Back in January, before the start of the tournament, the Togolese squad, while en route to their hotel in Angola, was attacked by a group of Cabindan terrorists. Three people were killed, and several players were injured. As a result of the attack, the Togo team left Angola and returned home.
The Confederation of African Football (CAF), in a striking display of callousness, later banned Togo from the 2012 and 2014 Agrica Cups, in addition to issuing the team a $50,000 fine. According to CAF’s press statement on the decision, the punishment was warranted due to “political interference” by the Togolese government:
At that time [of the attack], CAF said they have understood perfectly the decision of players not to participate in the competition.
Meanwhile, following a decision taken by players to participate in the competition, the Togolese government decided to call back their national team.
The decision taken by the political authorities is infringing CAF and CAN regulations. Therefore, a decision has been taken to suspend the Togo national team for the next two editions of Africa Cup of Nations, with a fine of $50,000.00 handed to the Togolese national football association, in conformity with article 78 of Africa Cup of Nations Angola 2010.
Article 78 allows for sanctions to be imposed when “A forfeit [is] notified less than twenty days before the start or during the final competition…” Technically, I suppose, Togo’s decision to not rejoin the cup may count as a ‘forfeiture,’ but because I’m feeling too lazy to read all the fine print, I am going to assume there is something in the CAF regulations that can be used to excuse dropping from a tournament due to fatal terrorist attacks.
“The CAF (Confederation of African Football) was warned repeatedly that this was a country at war. They had documents explaining this, but they wouldn’t heed the warnings. They must take responsibility. We are not rebels, but a military and political movement originating in Cabinda. We’re not rebels, but resistance fighters. Cabinda is a territory illegally occupied by Angola, and we are fighting for its liberation.
“This operation was just the beginning of a series of targeted actions that will continue constantly throughout Cabinda’s territory.”
Previously on this blog, Cabinda has had the dubious distinction of being nominated for the Worst Website by an Unrecognized State. Although the Cabinda liberation movement is not particularly organized, the attack on Togo shows they are still capable of carrying out terrorist strikes. The attack on the Togolese team seems like an odd choice for a group focused on liberation from Angola, but it was, more or less, a political statement intended to garner some attention to their cause and to announce to the world that their claims to independence from Angola were serious. Although Cabinda has no particular dispute with Togo, attacking a foreign soccer squad has been shown to be a pretty good way to solicit media coverage.
CAF’s ban on the Togo Football Federation, like the terrorist attack that resulted in the ban’s imposition, has political implications for African nations, as well.
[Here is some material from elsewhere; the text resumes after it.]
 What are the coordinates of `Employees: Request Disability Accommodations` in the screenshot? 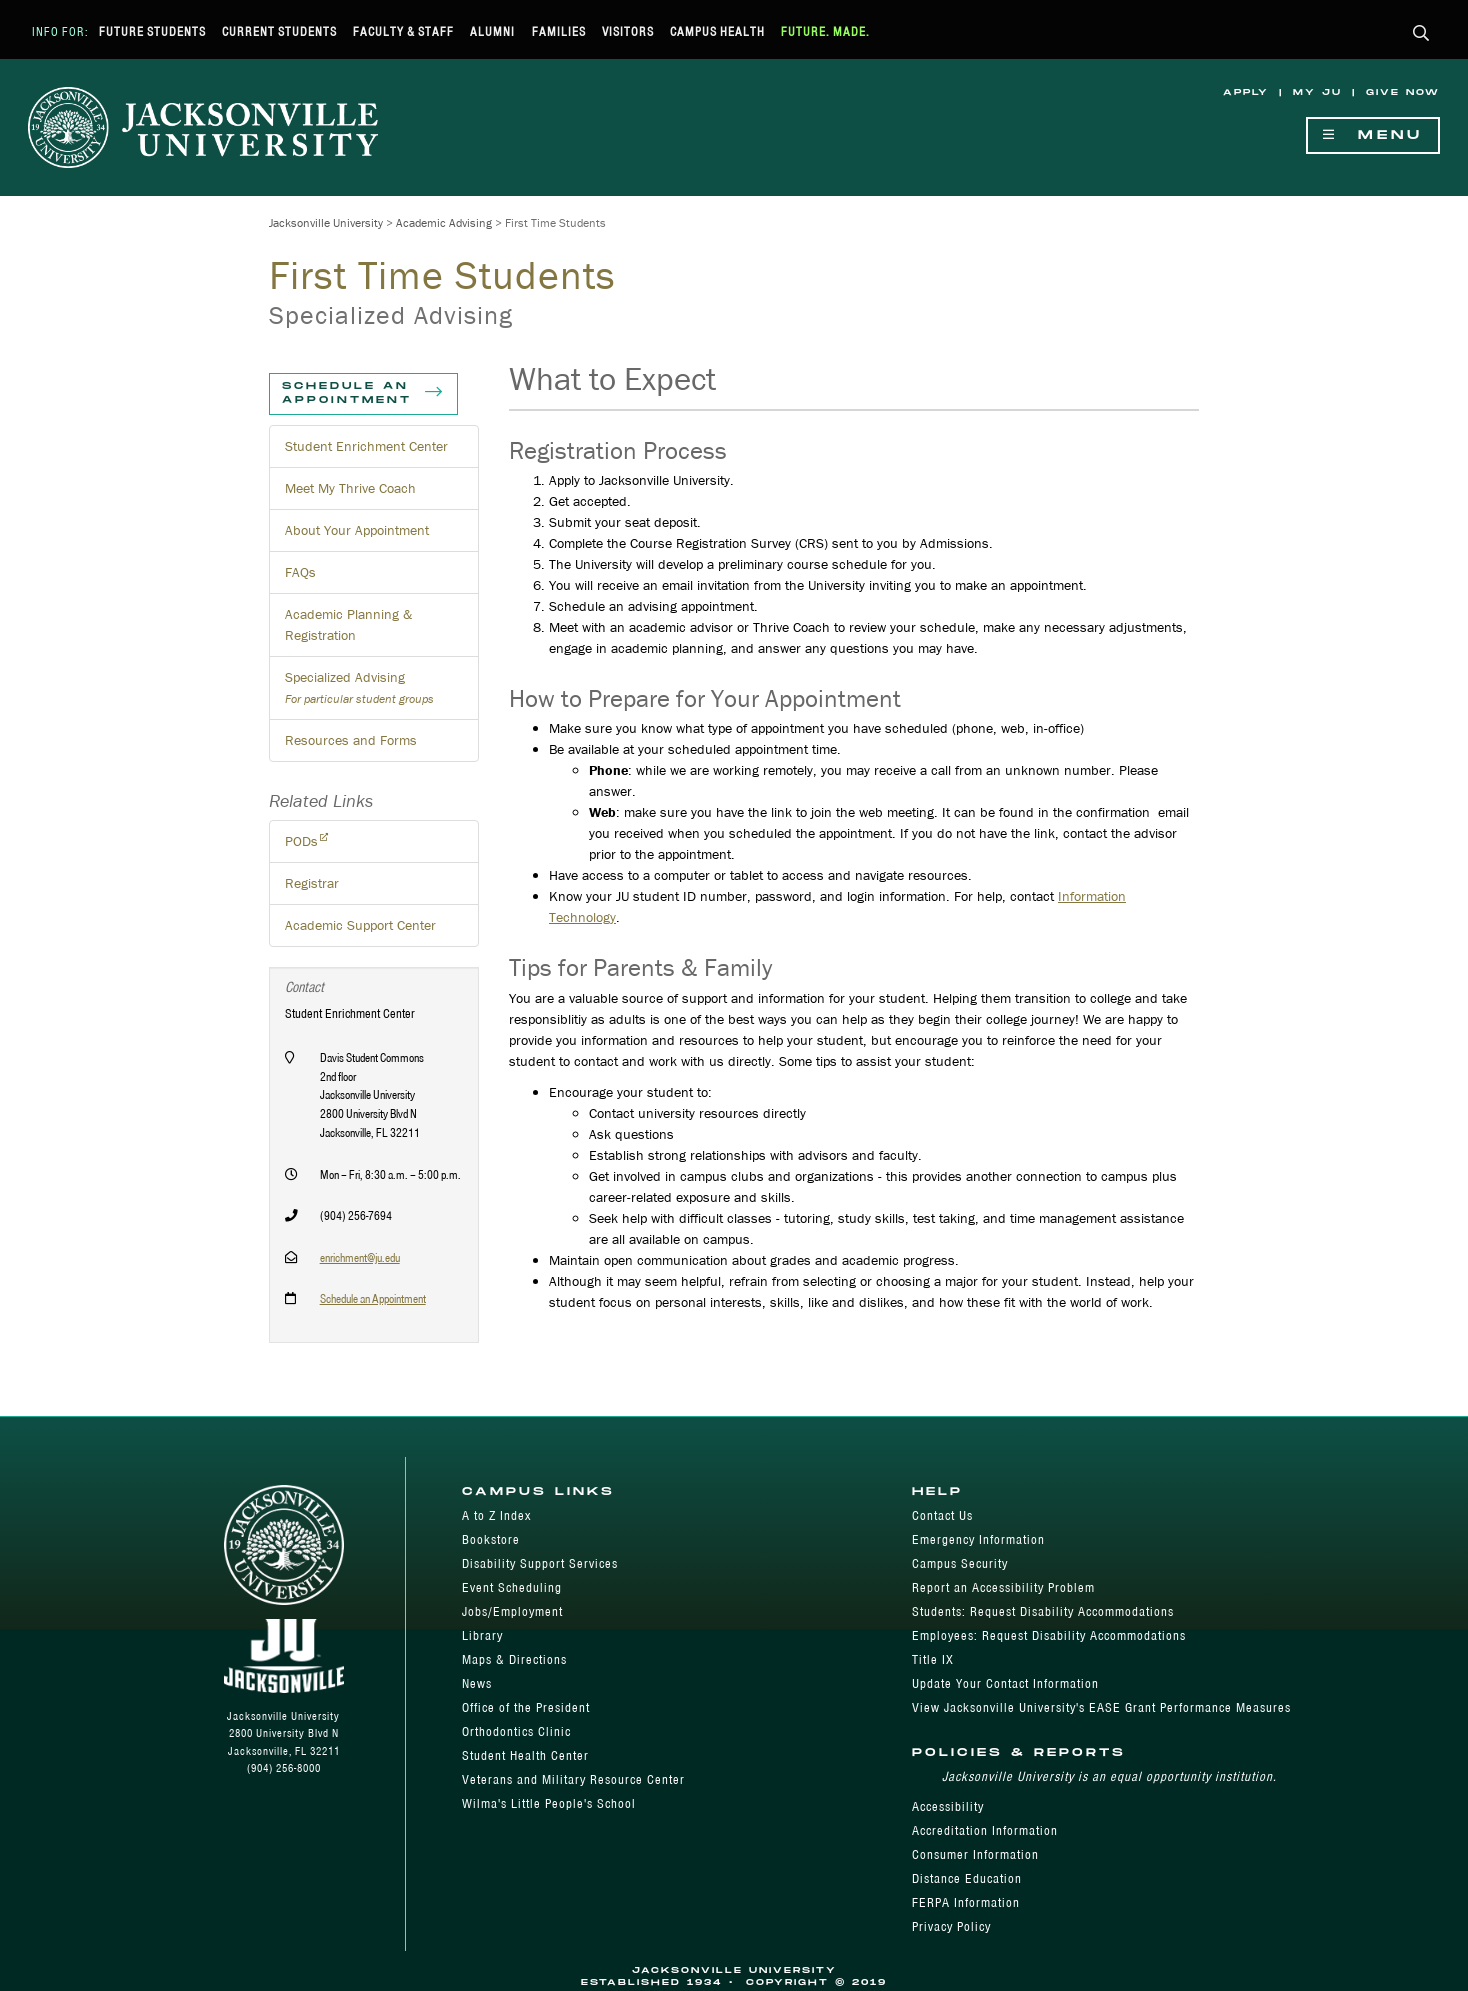 It's located at (1049, 1635).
The President of ECOWAS has gotten involved in the controversy, pressuring CAF to change its stance: “The ECOWAS Commission wishes to note that the African Union, in its recently concluded Summit in Addis Ababa, expressed sympathy and condolences to the players, the Government and people of Togo over the tragedy. It is strange that CAF has chosen to remain apathetic to the general African feeling towards the Togolese predicament.”